To get the surface level elements out of the way, the film is stunning from a technical standpoint. Cinematographer James Laxton shoots much of the movie with a very shallow depth of field, at times with only a character's face being in focus, creating a feeling of intense intimacy. Editors Joi McMillon and Nat Sanders string together Chiron's story in a way that lets the film move breezily and quietly, and the result is nothing short of mesmerizing. The way the images and scenes effortlessly ebb and flow together make the experience of watching Moonlight a captivating and engaging one to say the least. On top of that, every performance - and I mean every performance - in the film is absolutely terrific, including a number of child and teen performances, which is itself a major accomplishment. Ali, Harris, Rhodes, Holland, Monae, and Sanders are the standout performances, though it really is impossible to single any one actor out, as they all breathe incredible life into complex, impeccably wrought characters.

And the characters and their interactions with each other, and specifically their interactions with Chiron, is the thread that binds the film's story together. One of the essential aspects of great screenwriting is avoiding cliche. Moonlight not only avoids the cliches and stereotypes you might expect to see in an Oscar-campaigning indie film about a gay black man living among gangsters and drug slingers; it ventures inside each of them and actively dismantles them. It not only asks you to leave behind your assumptions and preconceptions of the experiences of black people, LGBT people, drug dealers, drug addicts, men, boys, single mothers, etc.; it confronts those preconceptions and shatters them, revealing the complex humanity in each of these archetypes too rarely offered honest portrayal in American cinema.
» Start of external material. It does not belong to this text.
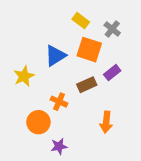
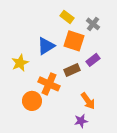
orange cross: (59, 102) -> (49, 84), size x1.5
orange arrow: (106, 122) -> (88, 101), turned -42
purple star: (59, 146) -> (81, 121), moved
Through its unconventional all-violin score to its striking and intimate camerawork to its breathlessly personal and compassionate screenplay, Moonlight tells a story that strips away its characters' superficial identity signifiers and instead presents us human beings whose experiences have shaped them over generations. Chiron encounters many of the same people at the three different points in his life shown in the film, and with each there is growth, conflict, and forgiveness. Culminating in his final words of confession to a longtime childhood friend, we learn through Chiron's experiences that no matter the societal labels, our most important commonality as human beings is that we strive for connection and understanding amid feelings of isolation and pressure to live up to the expectations of either society or those around us, whether relating to preconceived notions of masculinity, sexuality, or more simply what makes someone a good person, or what it means to love someone, to forgive someone.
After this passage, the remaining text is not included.